EDINBURGH, Scotland — Will the ayes have it, or will Scotland say naw thanks?
No one is certain. Excitement and anxiety mounted across the country Wednesday, the final day of campaigning before Thursday's referendum on independence.
With opinion polls suggesting the result is too close to call and turnout expected to reach record levels, supporters of separation feel they are within touching distance of victory — but wonder whether their surge in the polls will be enough.
Scottish voters who want to stay in the United Kingdom along with Britain, Wales and Northern Ireland fear the nation they live in may soon cease to exist.

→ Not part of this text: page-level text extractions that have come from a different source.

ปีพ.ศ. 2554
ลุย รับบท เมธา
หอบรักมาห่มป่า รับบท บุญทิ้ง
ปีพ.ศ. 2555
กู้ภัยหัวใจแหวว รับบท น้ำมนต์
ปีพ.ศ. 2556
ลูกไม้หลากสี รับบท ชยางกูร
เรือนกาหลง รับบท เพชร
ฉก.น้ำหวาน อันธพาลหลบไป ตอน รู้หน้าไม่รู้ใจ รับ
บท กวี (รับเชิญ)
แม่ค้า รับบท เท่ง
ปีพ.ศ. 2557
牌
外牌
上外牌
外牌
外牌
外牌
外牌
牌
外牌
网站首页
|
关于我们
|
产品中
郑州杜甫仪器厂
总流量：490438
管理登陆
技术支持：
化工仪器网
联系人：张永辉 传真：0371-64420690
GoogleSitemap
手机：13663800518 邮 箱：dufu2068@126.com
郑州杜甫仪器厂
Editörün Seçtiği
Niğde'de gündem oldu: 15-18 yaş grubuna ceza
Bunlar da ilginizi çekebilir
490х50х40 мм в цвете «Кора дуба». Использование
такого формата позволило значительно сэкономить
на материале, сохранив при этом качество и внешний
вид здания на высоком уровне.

The battle for Scotland has all the trappings of a normal election campaign: "Yes Scotland" and "No, Thanks" posters in windows, buttons on jackets, leaflets on street corners and megaphone-topped campaign cars cruising the streets.
But it is, both sides acknowledge, a once-in-a-generation — maybe once-in-a-lifetime — choice that could redraw the map of the United Kingdom.

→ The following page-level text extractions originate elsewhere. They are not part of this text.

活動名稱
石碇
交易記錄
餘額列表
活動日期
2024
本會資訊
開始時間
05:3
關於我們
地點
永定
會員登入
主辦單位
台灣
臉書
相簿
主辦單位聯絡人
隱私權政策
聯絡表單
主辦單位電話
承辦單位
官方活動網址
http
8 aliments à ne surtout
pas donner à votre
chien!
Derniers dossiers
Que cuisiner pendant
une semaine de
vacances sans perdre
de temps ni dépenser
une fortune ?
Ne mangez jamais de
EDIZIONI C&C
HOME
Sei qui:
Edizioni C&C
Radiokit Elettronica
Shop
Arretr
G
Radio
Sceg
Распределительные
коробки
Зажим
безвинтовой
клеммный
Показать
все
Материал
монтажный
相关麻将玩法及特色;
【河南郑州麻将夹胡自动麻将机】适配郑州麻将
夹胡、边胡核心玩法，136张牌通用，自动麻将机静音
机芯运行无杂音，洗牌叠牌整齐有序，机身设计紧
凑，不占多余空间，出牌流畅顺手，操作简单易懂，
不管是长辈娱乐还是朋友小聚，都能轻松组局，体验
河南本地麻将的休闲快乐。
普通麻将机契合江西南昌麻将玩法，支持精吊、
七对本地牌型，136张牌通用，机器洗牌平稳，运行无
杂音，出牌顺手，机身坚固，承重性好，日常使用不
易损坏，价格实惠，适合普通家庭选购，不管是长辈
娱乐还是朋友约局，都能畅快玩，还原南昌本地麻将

The gravity of the imminent decision was hitting home for many voters as political leaders made passionate, final pleas for their sides. More than 4.2 million people are registered to vote, 97 percent of the eligible electorate.
Cathy Chance, who works for Britain's National Health Service in the Scottish capital of Edinburgh, said she would leave Scotland if it becomes independent.
"I don't want to live under a nation that's nationalistic," she said. "I don't think the world needs another political barrier."
Roisin McLaren, a Yes campaigner, said she was finally letting herself believe independence might be possible.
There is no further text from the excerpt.